Hummingbirds are New World birds found only in the Americas, mainly South America.
There are more than 340 species of hummingbirds.
Hummingbirds are one of the smallest kinds of bird in the world. With most species 7.5 - 13 cm (3 - 5 in) in length. The Bee hummingbird is the smallest at just 5 cm (2 in). The largest is the Giant Hummingbird reaching over 20 cm (8 in).
They are called hummingbirds due to the sound created by their rapidly beating wings.
Depending on the species a hummingbird's wings can flap on average around 50 times per second, and can reach as high as 200 times per second. This allows them to fly faster than 15 m/s (54 km/h or 34 mph).
The hummingbird can hover, fly forwards, backwards and even upside down.
Hummingbirds drink the nectar of flowers which gives them a good source of glucose energy, they will catch insects every now and again for a protein boost.

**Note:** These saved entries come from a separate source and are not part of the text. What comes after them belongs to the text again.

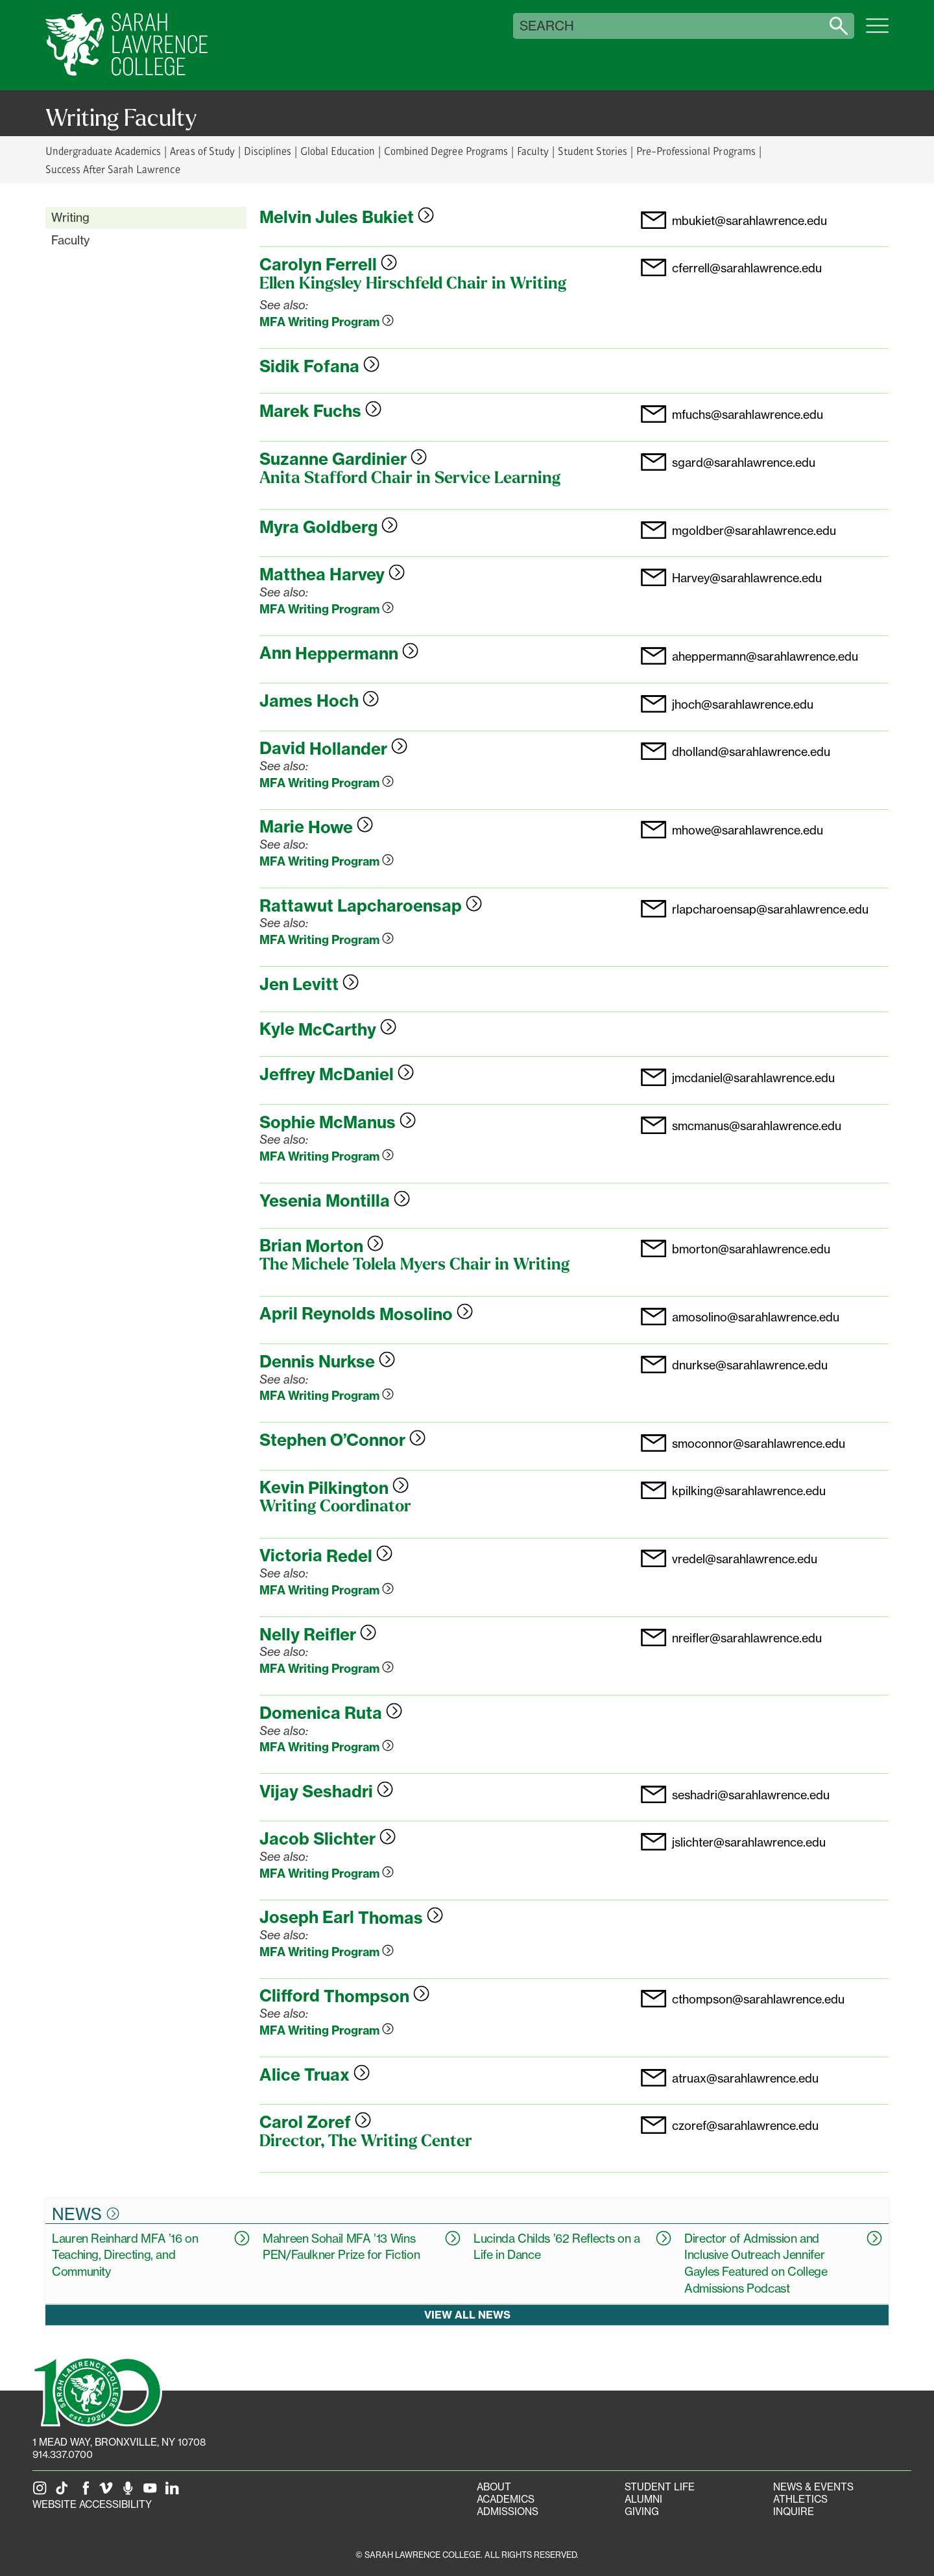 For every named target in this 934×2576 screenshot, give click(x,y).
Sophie (337, 1122)
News (85, 2213)
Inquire (793, 2511)
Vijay (326, 1791)
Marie (316, 827)
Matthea (332, 574)
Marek (320, 411)
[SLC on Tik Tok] (64, 2492)
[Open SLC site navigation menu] (877, 32)
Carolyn (328, 264)
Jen (309, 984)
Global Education (337, 150)
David (333, 749)
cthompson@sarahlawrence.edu (758, 1999)
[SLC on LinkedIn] (174, 2492)
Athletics (800, 2499)
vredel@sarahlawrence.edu (744, 1559)
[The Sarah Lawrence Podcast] (130, 2492)
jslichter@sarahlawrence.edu (749, 1842)
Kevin (334, 1488)
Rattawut (370, 905)
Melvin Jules (346, 217)
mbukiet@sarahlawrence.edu (749, 221)
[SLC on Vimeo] (108, 2492)
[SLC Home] (126, 45)
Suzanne (343, 459)
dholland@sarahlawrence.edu (751, 752)
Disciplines (267, 150)
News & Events (813, 2487)
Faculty (533, 150)
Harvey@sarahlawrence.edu (747, 578)
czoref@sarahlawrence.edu (745, 2126)
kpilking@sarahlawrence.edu (749, 1491)
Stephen (342, 1440)
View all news (467, 2314)
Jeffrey (336, 1074)
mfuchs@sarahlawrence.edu (747, 415)
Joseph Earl (351, 1918)
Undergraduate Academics (103, 150)
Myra (328, 527)
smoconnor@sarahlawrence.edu (758, 1444)
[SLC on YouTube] (152, 2492)
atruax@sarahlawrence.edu (745, 2078)
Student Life (660, 2487)
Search (547, 25)
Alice (314, 2074)
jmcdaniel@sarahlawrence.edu (753, 1078)
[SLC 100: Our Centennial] (97, 2390)
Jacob (327, 1838)
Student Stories (592, 150)
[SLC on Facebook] (86, 2492)
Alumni (643, 2499)
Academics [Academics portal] (505, 2499)
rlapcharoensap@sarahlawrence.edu (770, 909)
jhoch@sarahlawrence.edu (742, 704)
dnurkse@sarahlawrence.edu (750, 1365)
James (319, 701)
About (494, 2487)
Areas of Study (202, 150)
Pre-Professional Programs (695, 150)
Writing (70, 217)
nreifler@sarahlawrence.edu (747, 1638)
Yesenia (334, 1200)
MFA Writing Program (326, 321)
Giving (642, 2511)
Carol (315, 2122)
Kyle (327, 1029)
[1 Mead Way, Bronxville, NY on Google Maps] (119, 2442)
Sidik (319, 366)
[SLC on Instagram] (42, 2492)
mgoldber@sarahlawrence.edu (754, 531)
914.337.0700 (62, 2454)
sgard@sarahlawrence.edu (743, 463)
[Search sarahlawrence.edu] (838, 26)
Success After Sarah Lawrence (112, 168)
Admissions (507, 2511)
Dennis (327, 1361)
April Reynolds (366, 1314)
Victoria (325, 1556)
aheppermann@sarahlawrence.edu (765, 656)
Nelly (317, 1634)
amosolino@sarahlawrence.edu (755, 1317)
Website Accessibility (92, 2504)
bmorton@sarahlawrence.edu (751, 1249)
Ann (338, 653)
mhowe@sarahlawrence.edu (747, 830)
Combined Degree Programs (445, 150)
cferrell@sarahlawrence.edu (747, 268)
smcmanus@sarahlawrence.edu (756, 1126)
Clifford (344, 1996)
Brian (321, 1246)
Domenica (330, 1713)
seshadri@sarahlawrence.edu (751, 1795)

A hummingbird's bill varies dramatically depending on the species. Most have a fairly long, thin bill that allows them to reach down to the nectar of a flower. With the bill slightly open they use their tongue to quickly lap up the nectar inside.
Apart from insects, hummingbirds have the highest metabolism of all animals due to the need to keep their wings rapidly beating. Because of this the hummingbird visits hundreds of flowers each day and consuming more than their own weight in nectar each day.
Because they need to conserve energy hummingbirds do not spend all day flying, they spend the majority of their time perched digesting their food.
To conserve energy overnight a hummingbird enters a hibernation-like sleep state called torpor.
Depending on the species hummingbirds live on average 3 to 5 years. But have been known to live as long as 12 years.
Most hummingbirds of the United States and Canada migrate over 3000km south in fall to spend winter in Mexico or Central America. Some South American species also move north to these areas during the southern winter.
Before migrating, the hummingbird will store up a layer of fat equal to half its body weight in order to slowly use up this energy source while flying.